• _Your assignment_: Each entry is to be retyped exactly as it appears, and each image is to be dropped.

----- Dataset excerpts -----

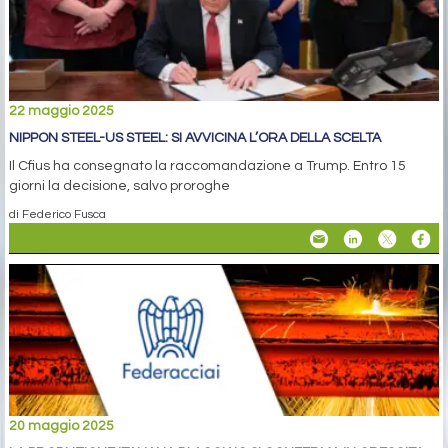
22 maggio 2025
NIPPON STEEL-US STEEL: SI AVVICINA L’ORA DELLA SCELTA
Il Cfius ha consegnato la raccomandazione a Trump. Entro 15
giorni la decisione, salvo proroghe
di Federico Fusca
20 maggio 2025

-----

• _Solved exercise_:
22 maggio 2025
NIPPON STEEL-US STEEL: SI AVVICINA L’ORA DELLA SCELTA
Il Cfius ha consegnato la raccomandazione a Trump. Entro 15
giorni la decisione, salvo proroghe
di Federico Fusca
20 maggio 2025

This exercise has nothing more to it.